Recherche

Recension International

Le meilleur des mondes possibles
A propos de The World is Flat de Thomas Friedman


par Marie Garrau , le 20 novembre 2005






Recensé :

Thomas Friedman, The World is Flat. A Brief History of the 21st Century, New York, Farrar, Straus & Giroux, 2005.

Depuis sa sortie en mai 2005, The World is Flat, a Brief History of the 21st Century, le dernier livre de Thomas Friedman, se classe en tête des meilleures ventes de livres aux Etats-Unis. Ce succès n’est pas tout à fait le premier que connaisse l’auteur : chroniqueur au New York Times où il s’est fait le chantre du libéralisme économique, il a reçu le prestigieux Prix Pulitzer à trois reprises. Son style familier et sa volonté de rendre accessible à tous des phénomènes complexes sont devenus sa marque de fabrique, et constituent sans doute les raisons du succès de ses précédents livres. From Beirut to Jerusalem (1989) faisait la synthèse des 10 années passées par Friedman au Moyen-Orient en tant que grand reporter ; The Lexus and the Olive Tree (1999) s’interrogeait sur les mouvements de résistance, culturelle, politique ou identitaire, engendrés par la mondialisation.
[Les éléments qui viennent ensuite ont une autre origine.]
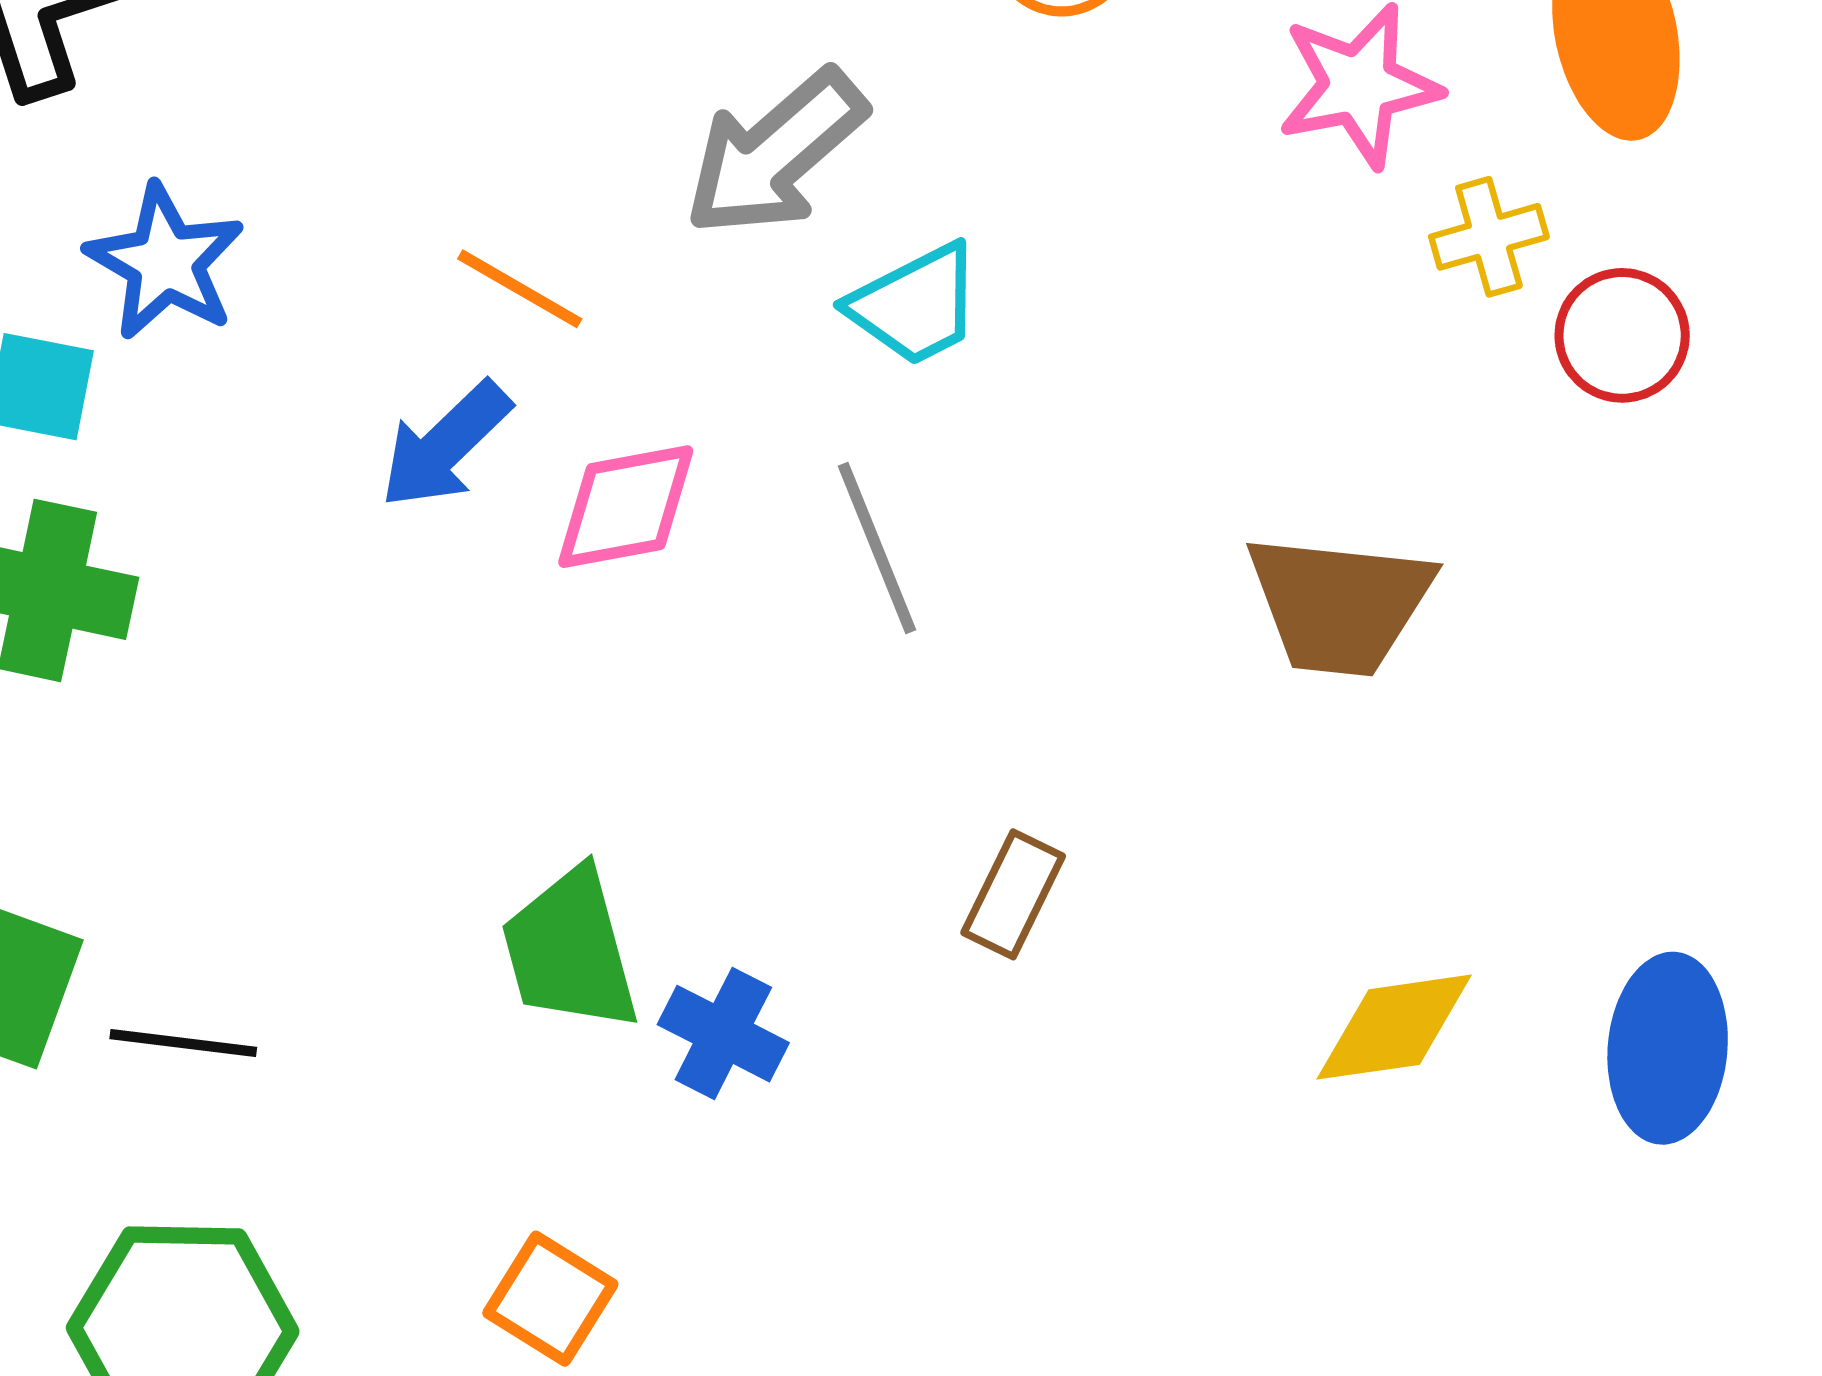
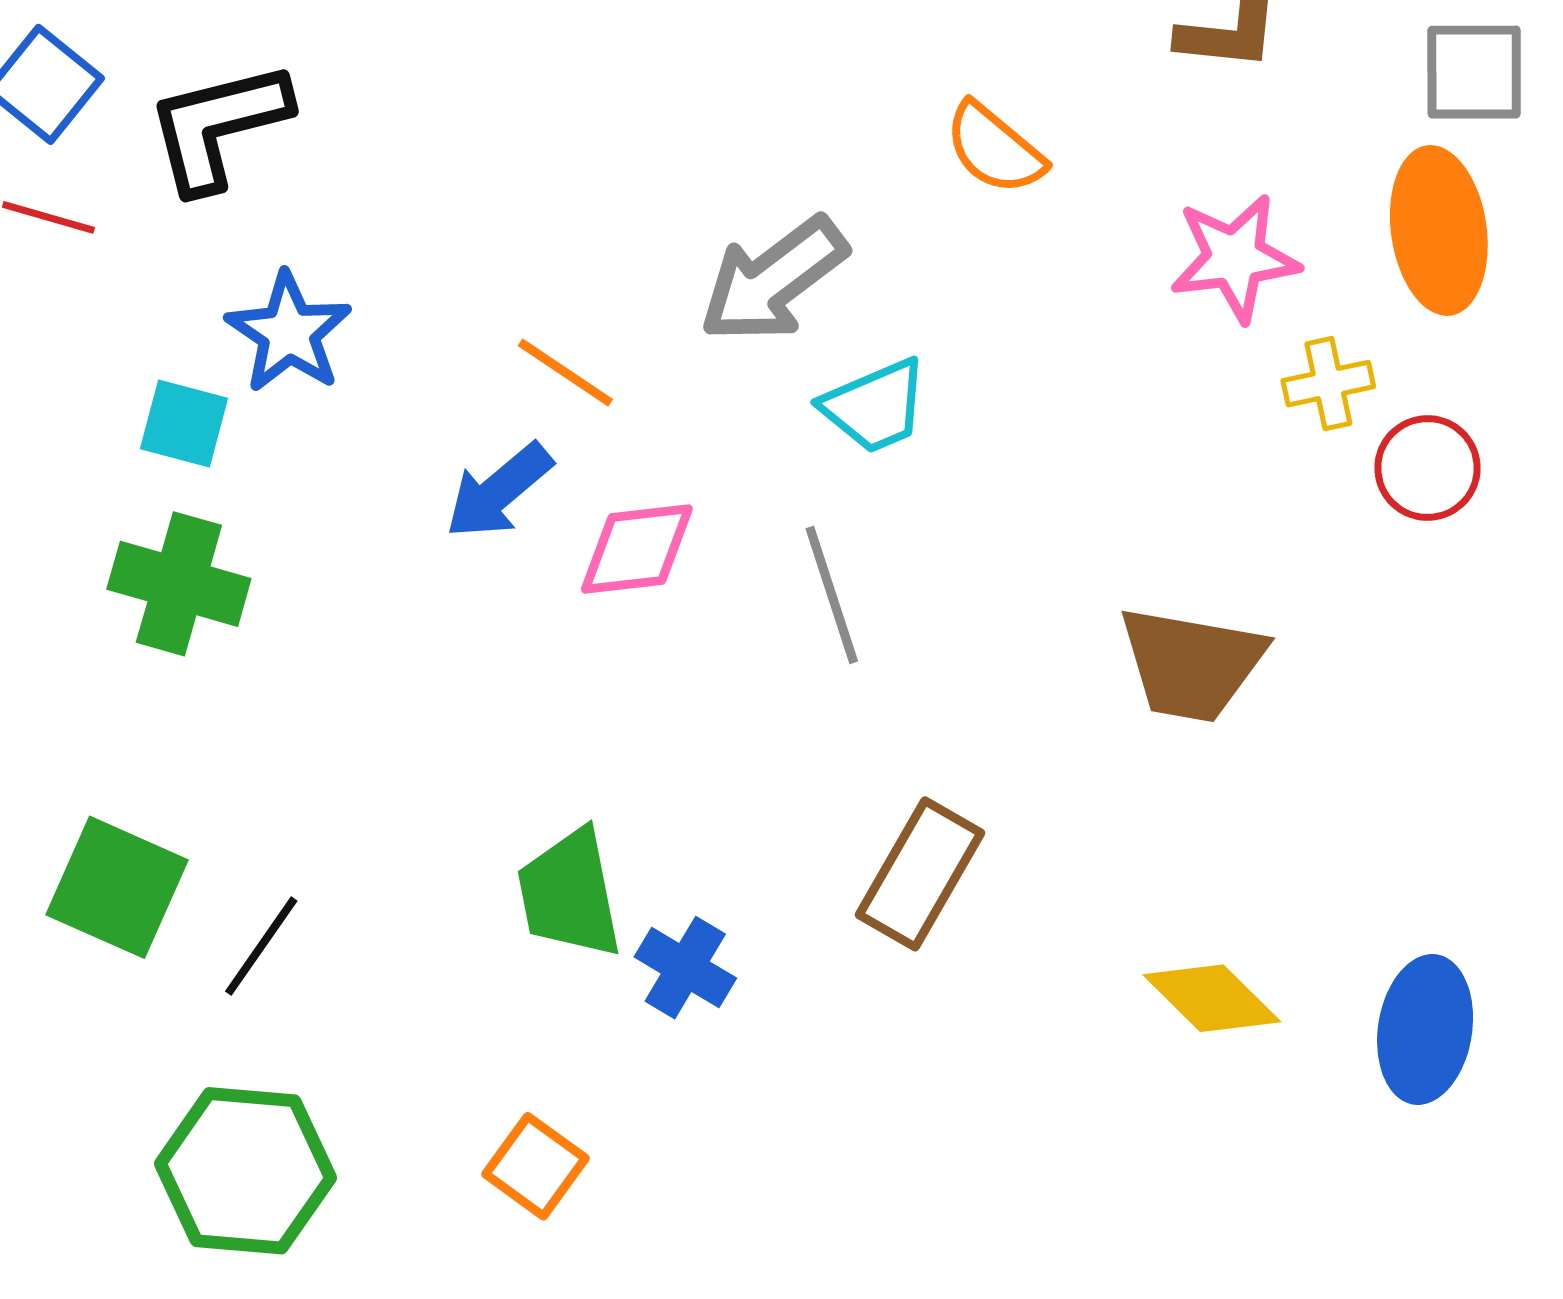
brown rectangle: (1013, 894) -> (920, 874), size x1.5
yellow diamond: (1394, 1027) -> (1212, 998), turned 49
black line: (183, 1043) -> (261, 946), turned -66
Best-sellers aux Etats-Unis, ils ont tous deux été traduits en plus de 20 langues... Si bien qu’il y a quelque ironie à voir Friedman raconter en prologue de son nouveau livre, la façon dont il se serait récemment « réveillé d’un long sommeil », pour se rendre compte d’un phénomène tout à fait stupéfiant : nous vivons désormais dans un monde globalisé, interconnecté, interdépendant, où les informations, les marchandises et les personnes circulent avec une intensité sans précédent. Sans doute son éditeur ne l’avait-il pas prévenu.

La révélation

C’est au cours d’un voyage dans la Silicon Valley indienne, à Bangalore, que Thomas Friedman écrit avoir eu la révélation de la révolution en cours. Parti tourner un documentaire sur les délocalisations, Friedman se retrouve à discuter avec Nandan Nilekani, le directeur de la compagnie Infosys Technologies Limited. Après lui avoir fait visiter ses locaux ultramodernes dotés d’un golf, d’une piscine et d’un centre de remise en forme, puis montré les logiciels conçus par ses employés pour les entreprises américaines, Nilekani lui suggère que « le terrain de jeu est en train d’être nivelé ». Les entreprises indiennes ne sont plus simplement des sous-traitants pour les entreprises américaines. Elles sont désormais en mesure de rivaliser avec elles, y compris dans des domaines d’activité requerrant de hautes qualifications.

Il n’en faut pas davantage à Friedman pour sortir de son « sommeil dogmatique » : le nivellement évoqué par Nilekani devient « l’aplanissement du monde », et loin de le limiter au domaine économique, Friedman en fait le dénominateur commun de l’ensemble des processus qui traversent nos sociétés... « Le monde est plat », ou en train de le devenir à grande vitesse. De cette métaphore inaugurale sourd l’ensemble du livre.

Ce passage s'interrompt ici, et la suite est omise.